The astroglia AQP4-capillary contact area in the Tg-bTBI group was significantly lower than in the Tg-Sham group at 3-months survival. No significant changes in the AQP4-capillary contact area were observed in the Tg-bTBI group at 12-months survival or in the Wt groups. Capillary density in the Tg-bTBI group at 12-months survival was significantly higher compared to the Tg-Sham control and to the Tg-bTBI 3-months survival group. The Wt-bTBI group had significantly lower capillary density and pericyte numbers at 12-months survival compared to 3-months survival. When pericytes were quantified relative to capillary density, no significant differences were detected among the experimental groups, for both genotypes.
In conditions of high brain concentrations of human Aβ, bTBI exposure results in reduced AQP4 expression at the astroglia-microvascular interface, and in chronic capillary proliferation like what has been reported in AD. Long term microvascular changes after bTBI may contribute to the risk for developing chronic neurodegenerative disease later in life.
颅脑创伤(TBI)后脑血管功能改变和淀粉样蛋白-β(Aβ)的积累可导致慢性神经病理学,并增加阿尔茨海默病(AD)的风险。爆炸引起的冲击波(bTBI)导致的 TBI 在损伤后急性期对神经血管单元(NVU)产生不利影响。然而,bTBI 和 Aβ对 NVU 和毛细血管网络的细胞成分的慢性影响尚不清楚。

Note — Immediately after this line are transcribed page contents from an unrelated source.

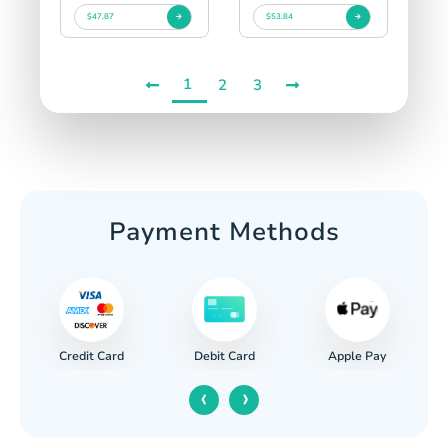
$47.87
$53.84
1
2
3
Payment Methods
Credit Card
Apple Pay
Debit Card
‹
›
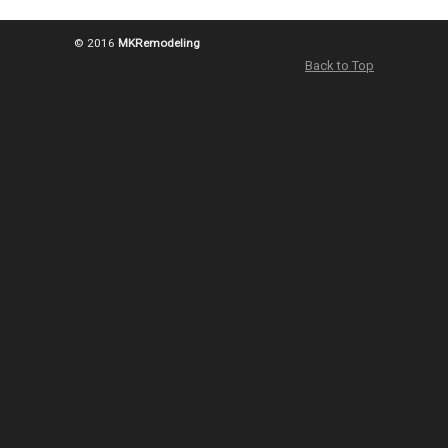
© 2016
MKRemodeling
Back to Top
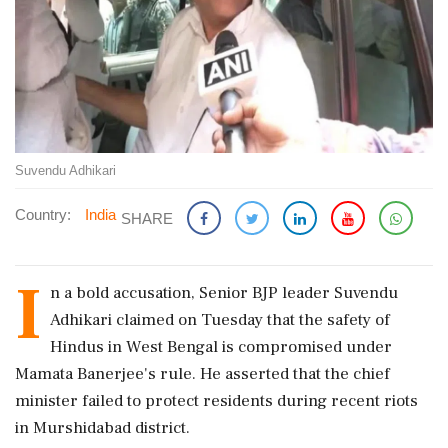
Suvendu Adhikari
Country:
India
SHARE
I
n a bold accusation, Senior BJP leader Suvendu
Adhikari claimed on Tuesday that the safety of
Hindus in West Bengal is compromised under
Mamata Banerjee's rule. He asserted that the chief
minister failed to protect residents during recent riots
in Murshidabad district.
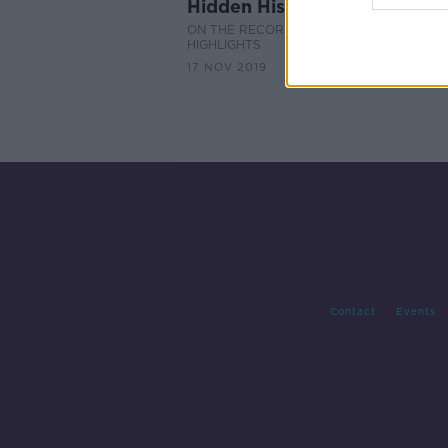
Hidden Histories: Rath Chair
ON THE RECORD WITH GAVAN REILLY
HIGHLIGHTS
17 NOV 2019
Contact
Events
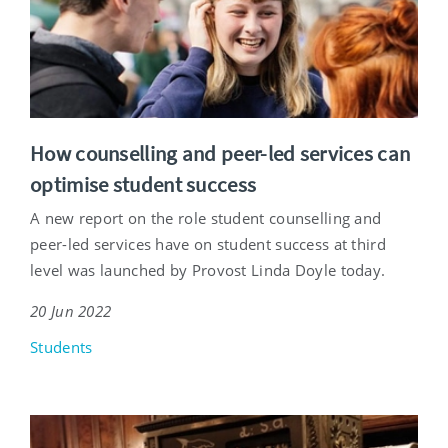
How counselling and peer-led services can
optimise student success
A new report on the role student counselling and
peer-led services have on student success at third
level was launched by Provost Linda Doyle today.
20 Jun 2022
Students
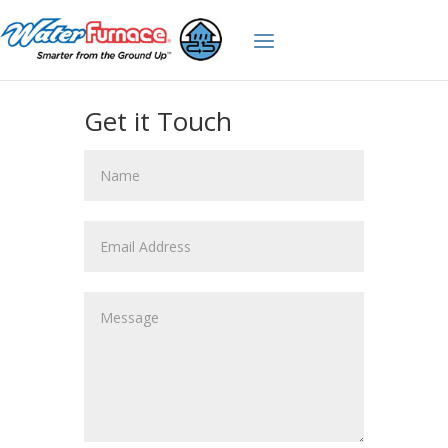
Get it Touch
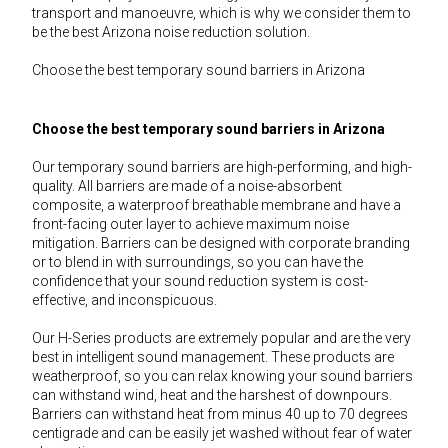
transport and manoeuvre, which is why we consider them to
be the best Arizona noise reduction solution.
Choose the best temporary sound barriers in Arizona
Choose the best temporary sound barriers in Arizona
Our temporary sound barriers are high-performing, and high-
quality. All barriers are made of a noise-absorbent
composite, a waterproof breathable membrane and have a
front-facing outer layer to achieve maximum noise
mitigation. Barriers can be designed with corporate branding
or to blend in with surroundings, so you can have the
confidence that your sound reduction system is cost-
effective, and inconspicuous.
Our H-Series products are extremely popular and are the very
best in intelligent sound management. These products are
weatherproof, so you can relax knowing your sound barriers
can withstand wind, heat and the harshest of downpours.
Barriers can withstand heat from minus 40 up to 70 degrees
centigrade and can be easily jet washed without fear of water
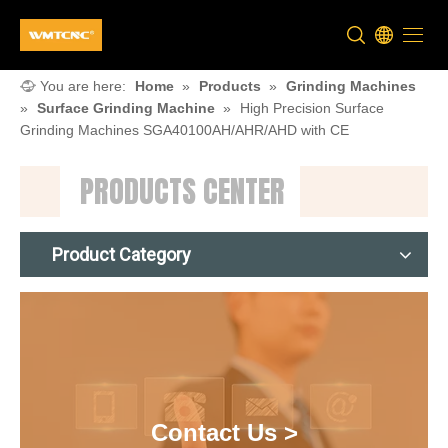
You are here:
Home
»
Products
»
Grinding Machines
»
Surface Grinding Machine
»
High Precision Surface
Grinding Machines SGA40100AH/AHR/AHD with CE
PRODUCTS CENTER
Product Category
Contact Us >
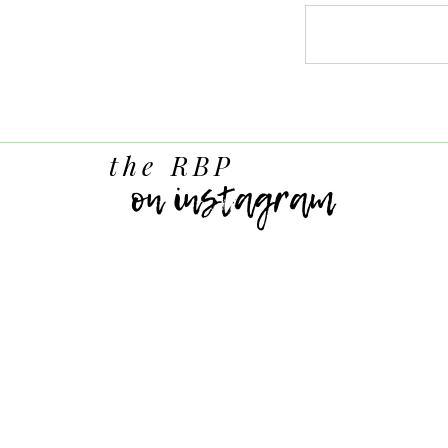
the RBP
on instagram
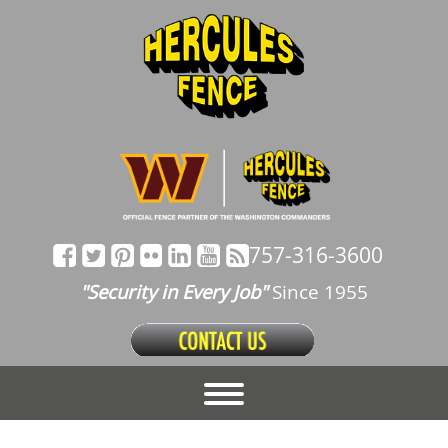
757-316-3600
"Security in Every Job"
Since 1955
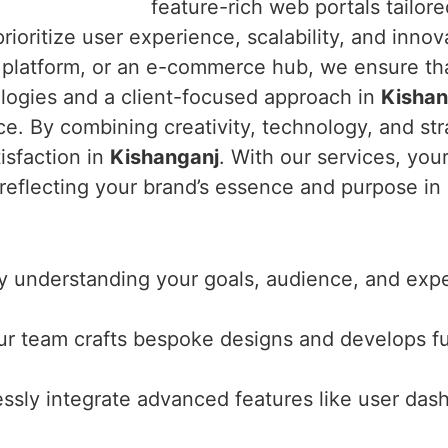
feature-rich web portals tailor
ioritize user experience, scalability, and innov
e platform, or an e-commerce hub, we ensure tha
logies and a client-focused approach in
Kishan
e. By combining creativity, technology, and stra
isfaction in
Kishanganj
. With our services, you
 reflecting your brand’s essence and purpose in
y understanding your goals, audience, and expec
ur team crafts bespoke designs and develops f
ssly integrate advanced features like user das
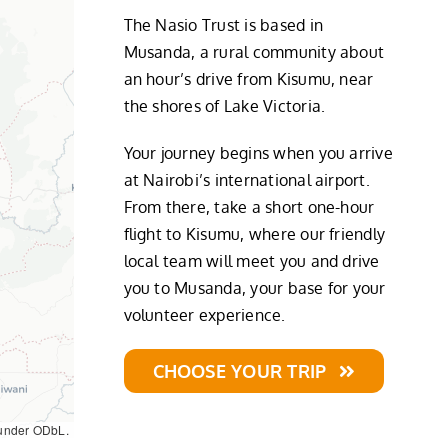
The Nasio Trust is based in
Musanda, a rural community about
an hour’s drive from Kisumu, near
the shores of Lake Victoria.
Your journey begins when you arrive
at Nairobi’s international airport.
From there, take a short one-hour
flight to Kisumu, where our friendly
local team will meet you and drive
you to Musanda, your base for your
volunteer experience.
CHOOSE YOUR TRIP
 under ODbL.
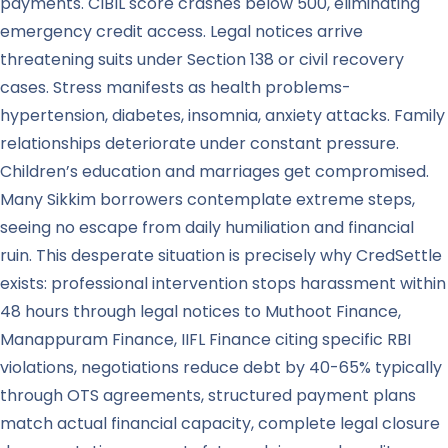
payments. CIBIL score crashes below 500, eliminating
emergency credit access. Legal notices arrive
threatening suits under Section 138 or civil recovery
cases. Stress manifests as health problems-
hypertension, diabetes, insomnia, anxiety attacks. Family
relationships deteriorate under constant pressure.
Children’s education and marriages get compromised.
Many Sikkim borrowers contemplate extreme steps,
seeing no escape from daily humiliation and financial
ruin. This desperate situation is precisely why CredSettle
exists: professional intervention stops harassment within
48 hours through legal notices to Muthoot Finance,
Manappuram Finance, IIFL Finance citing specific RBI
violations, negotiations reduce debt by 40-65% typically
through OTS agreements, structured payment plans
match actual financial capacity, complete legal closure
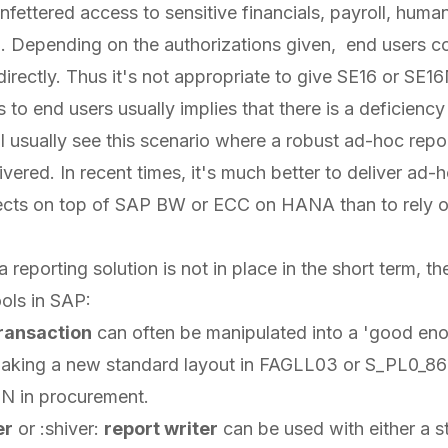
nfettered access to sensitive financials, payroll, huma
n. Depending on the authorizations given, end users c
irectly. Thus it's not appropriate to give SE16 or SE16
 to end users usually implies that there is a deficiency 
. I usually see this scenario where a robust ad-hoc re
ivered. In recent times, it's much better to deliver ad-
ects on top of SAP BW or ECC on HANA than to rely
d a reporting solution is not in place in the short term, t
ools in SAP:
ransaction
can often be manipulated into a 'good eno
aking a new standard layout in FAGLL03 or S_PL0_8
 in procurement.
er
or :shiver:
report writer
can be used with either a 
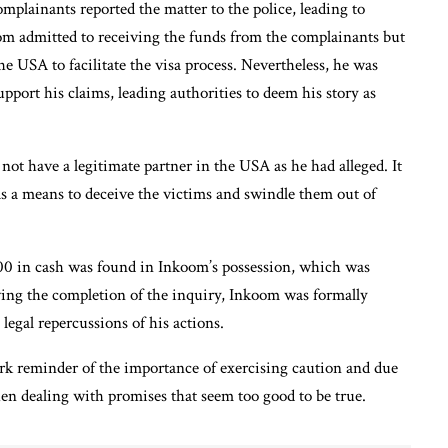
mplainants reported the matter to the police, leading to
om admitted to receiving the funds from the complainants but
he USA to facilitate the visa process. Nevertheless, he was
pport his claims, leading authorities to deem his story as
not have a legitimate partner in the USA as he had alleged. It
as a means to deceive the victims and swindle them out of
.00 in cash was found in Inkoom’s possession, which was
ng the completion of the inquiry, Inkoom was formally
legal repercussions of his actions.
stark reminder of the importance of exercising caution and due
when dealing with promises that seem too good to be true.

我们使年轻成年(年龄范围:76-106 天)的转基因(Tg)APP/PS1 小鼠,一种 AD 样 Aβ淀粉样变性模型,和野生型(Wt)小鼠暴露于单次 bTBI(约 138 kPa 或约 20 psi)或假手术。在暴露后 3 个月或 12 个月存活期时,我们量化了 Tg 小鼠的新皮质 Aβ负荷,以及水通道蛋白-4(AQP4)免疫反应性星形胶质细胞终足与脑毛细血管之间的接触面积百分比、血小板衍生生长因子受体β(PDGFRβ)免疫反应性周细胞的数量,以及两种基因型的毛细血管密度。
Tg-bTBI 组在 3 个月存活期时,星形胶质细胞 AQP4-毛细血管接触面积明显低于 Tg-Sham 组。在 12 个月存活期或 Wt 组中,Tg-bTBI 组的 AQP4-毛细血管接触面积没有明显变化。在 12 个月存活期时,Tg-bTBI 组的毛细血管密度明显高于 Tg-Sham 对照组和 Tg-bTBI 3 个月存活组。与 3 个月存活期相比,Wt-bTBI 组在 12 个月存活期时的毛细血管密度和周细胞数量明显较低。当周细胞相对于毛细血管密度进行定量时,两种基因型的实验各组之间没有发现显著差异。
在大脑中 Aβ 浓度较高的情况下,bTBI 暴露导致星形胶质细胞-微血管界面处的 AQP4 表达减少,并导致慢性毛细血管增殖,类似于 AD 中报道的情况。bTBI 后的长期微血管变化可能会增加晚年发生慢性神经退行性疾病的风险。